Torrecilla mandó a Clemente a la Real Sociedad B hace 15 días. Lo que parecía anecdótico fue el inicio de algo mucho más hondo y transcendente. En la semana recién concluida, Adrián González rescindió y ya juega en el Fuenlabrada. Y Eguaras, pieza angular durante cinco años, ya milita en el Almería. Con estos movimientos, al director deportivo zaragocista ya le ha dado de sí para fichar al primer refuerzo, el medio centro Jaume Grau, del Osasuna. Pero tiene muchos otros deberes Torrecilla en su cajón.

Vienen ocho días de vértigo

El ejecutivo aún tiene que podar más su reparto de apuestas fallidas en aquellos días de San Pedro del Pinatar (Murcia) y los patinazos monumentales de los tres primeros partidos ligueros de agosto, cuando ya había indicios de equivocación en ciernes. Para ello, como el susto y la necesidad imperiosa se han sentido muy tarde, apenas le restan ocho días para actuar y restaurar las pifias.

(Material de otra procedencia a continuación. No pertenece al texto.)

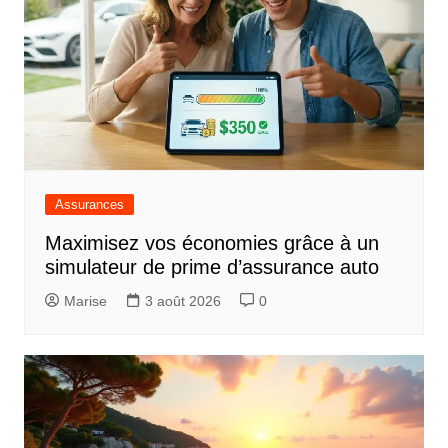
Assurances
Maximisez vos économies grâce à un
simulateur de prime d’assurance auto
Marise
3 août 2026
0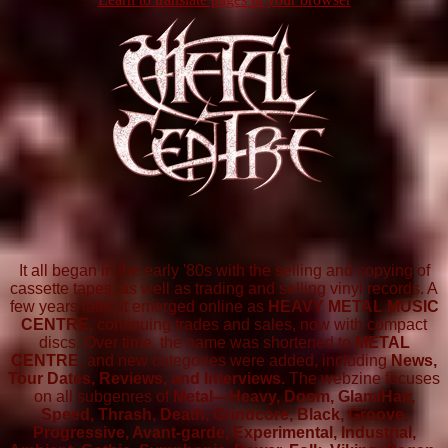
It all began in the early '80s with the selling and copying of
cassette tapes, as well as trading and selling vinyl records. A
few years later, it emerged online as
HEAVY METAL MUSIC
CENTRE
, continuing trades and sales, now with compact
discs. Over time, the name was shortened to
METAL
CENTRE
, and new categories were added, including
News,
Tour Dates, Reviews, and Interviews.
The webzine focuses
on all subgenres of
Metal—Heavy, Doom, Glam/Hair,
Speed, Thrash, Death, Grindcore, Black, Groove,
Progressive, Avant-garde, Experimental, Industrial,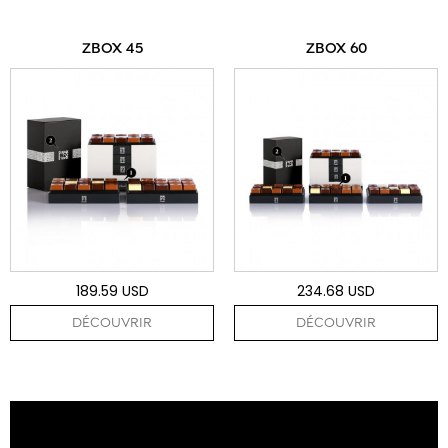
ZBOX 45
ZBOX 60
189.59 USD
234.68 USD
DÉCOUVRIR
DÉCOUVRIR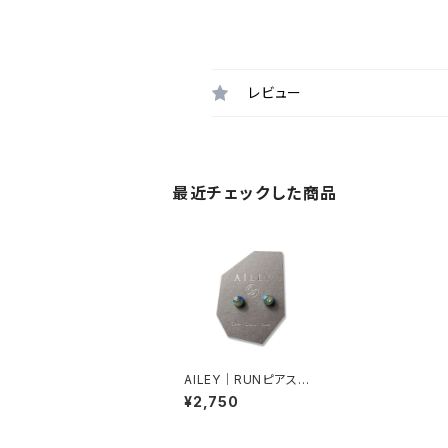
レビュー
最近チェックした商品
AILEY｜RUNピアス
（沖縄ブルー）
¥2,750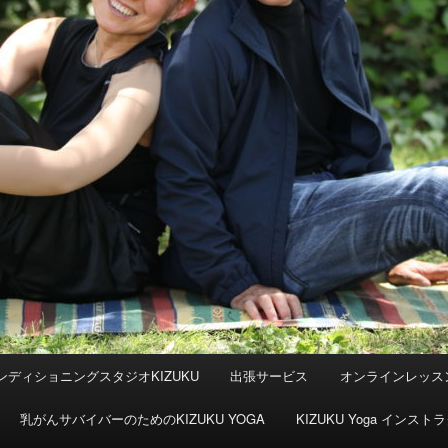
ンディショニングスタジオKIZUKU
出張サービス
オンラインレッス
乳がんサバイバーのためのKIZUKU YOGA
KIZUKU Yoga イン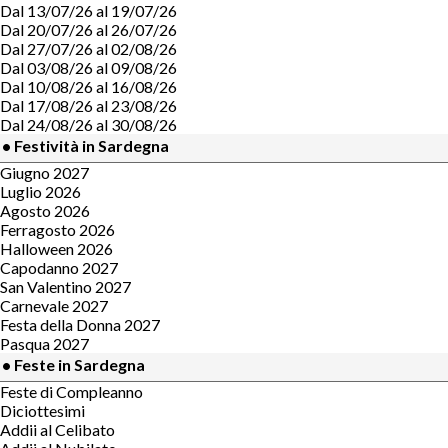
Dal 13/07/26 al 19/07/26
Dal 20/07/26 al 26/07/26
Dal 27/07/26 al 02/08/26
Dal 03/08/26 al 09/08/26
Dal 10/08/26 al 16/08/26
Dal 17/08/26 al 23/08/26
Dal 24/08/26 al 30/08/26
• Festività in Sardegna
Giugno 2027
Luglio 2026
Agosto 2026
Ferragosto 2026
Halloween 2026
Capodanno 2027
San Valentino 2027
Carnevale 2027
Festa della Donna 2027
Pasqua 2027
• Feste in Sardegna
Feste di Compleanno
Diciottesimi
Addii al Celibato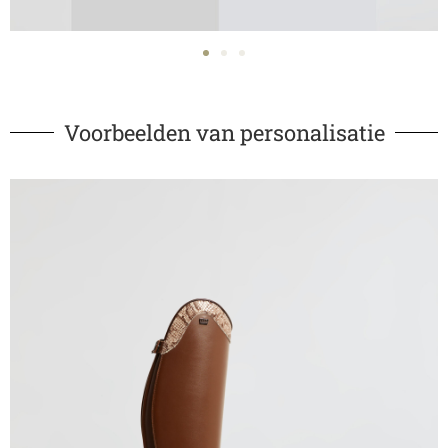
Voorbeelden van personalisatie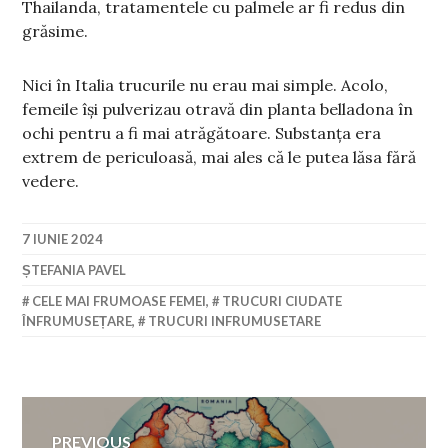
Thailanda, tratamentele cu palmele ar fi redus din
grăsime.
Nici în Italia trucurile nu erau mai simple. Acolo,
femeile își pulverizau otravă din planta belladona în
ochi pentru a fi mai atrăgătoare. Substanța era
extrem de periculoasă, mai ales că le putea lăsa fără
vedere.
7 IUNIE 2024
ȘTEFANIA PAVEL
CELE MAI FRUMOASE FEMEI
,
TRUCURI CIUDATE
ÎNFRUMUSEȚARE
,
TRUCURI INFRUMUSETARE
Navigare
PREVIOUS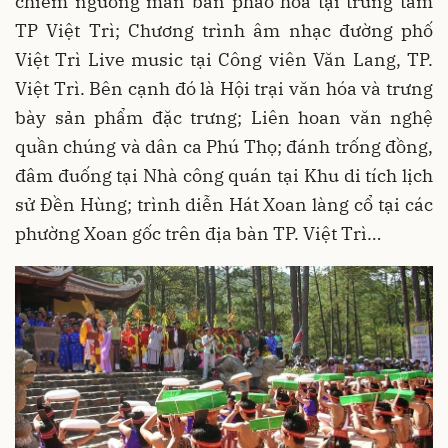
chiêm ngưỡng màn bắn pháo hoa tại trung tâm
TP Việt Trì; Chương trình âm nhạc đường phố
Việt Trì Live music tại Công viên Văn Lang, TP.
Việt Trì. Bên cạnh đó là Hội trại văn hóa và trưng
bày sản phẩm đặc trưng; Liên hoan văn nghệ
quần chúng và dân ca Phú Thọ; đánh trống đồng,
đâm đuống tại Nhà công quán tại Khu di tích lịch
sử Đền Hùng; trình diễn Hát Xoan làng cổ tại các
phường Xoan gốc trên địa bàn TP. Việt Trì…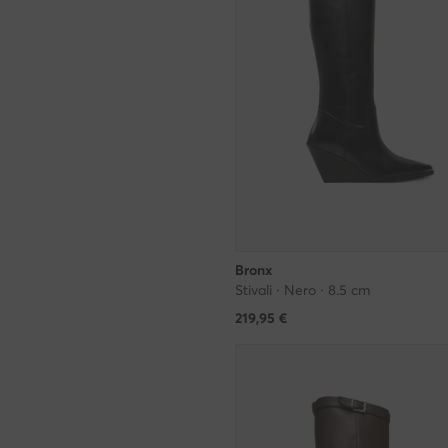
Bronx
Stivali · Nero · 8.5 cm
219,95
€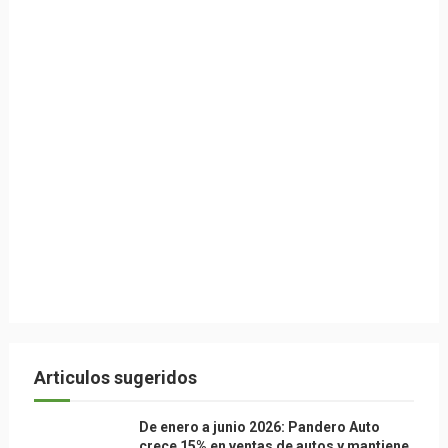
Articulos sugeridos
De enero a junio 2026: Pandero Auto
crece 15% en ventas de autos y mantiene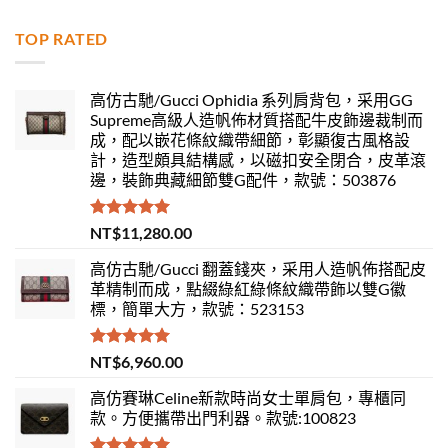
TOP RATED
高仿古馳/Gucci Ophidia 系列肩背包，采用GG
Supreme高級人造帆佈材質搭配牛皮飾邊裁制而
成，配以嵌花條紋織帶細節，彰顯復古風格設
計，造型頗具結構感，以磁扣安全閉合，皮革滾
邊，裝飾典藏細節雙G配件，款號：503876
評分
5.00
NT$
11,280.00
滿分 5
高仿古馳/Gucci 翻蓋錢夾，采用人造帆佈搭配皮
革精制而成，點綴綠紅綠條紋織帶飾以雙G徽
標，簡單大方，款號：523153
評分
5.00
NT$
6,960.00
滿分 5
高仿賽琳Celine新款時尚女士單肩包，專櫃同
款。方便攜帶出門利器。款號:100823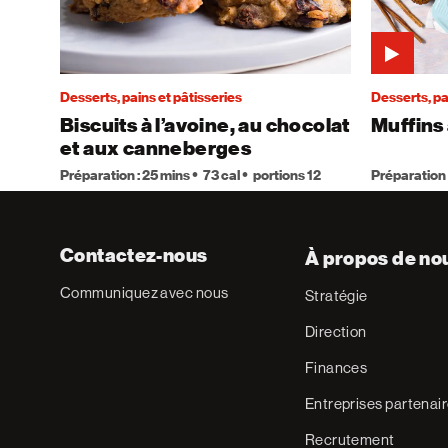
Desserts, pains et pâtisseries
Desserts, pa
Biscuits à l’avoine, au chocolat
Muffins 
et aux canneberges
Préparation : 25 mins
73 cal
portions 12
Préparation 
Contactez-nous
À propos de no
Communiquez avec nous
Stratégie
Direction
Finances
Entreprises partenai
Recrutement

Igbekeme firmará en breve tiempo por el Columbus Crew de Estados Unidos. Y ha de buscar acomodo a Bermejo, Yanis y Ros, los dos primeros llamados a marcharse ya mismo y, el tercero, enrocado desde el verano, cuando ya se le instó a irse sin encontrar receptividad por su parte.

Paralelamente, Torrecilla tiene la intención y el mandato de relevar parte de estas fichas con piezas que hagan «un equipo muy, muy bueno», según dijo Juan Ignacio Martínez ‘Jim’ este sábado. Es, implícitamente, el reconocimiento de que el plan A, el que se dibujó en un papel del despacho del director deportivo en manga corta y con 40 grados entre junio y julio, ha fracasado. Y toca restañarlo con un ‘parcheo B’, como se pueda, con el poco dinero que haya y con los dedos cruzados para que los que se elijan para apañar el equipo sí den la talla.

Giuliano Simeone, delantero del Atlético de Madrid B (Tercera RFEF) está en puertas de venir cedido. Una apuesta de 19 años, con apellido pero sin experiencia. Se negocia con el delantero Antoñín, propiedad del Granada y que va a romper su cesión actual al Málaga. También con el ariete Villar, del Almería. Y se busca un centrocampista con gol. O sea, lo que no hay o se eligió mal en verano.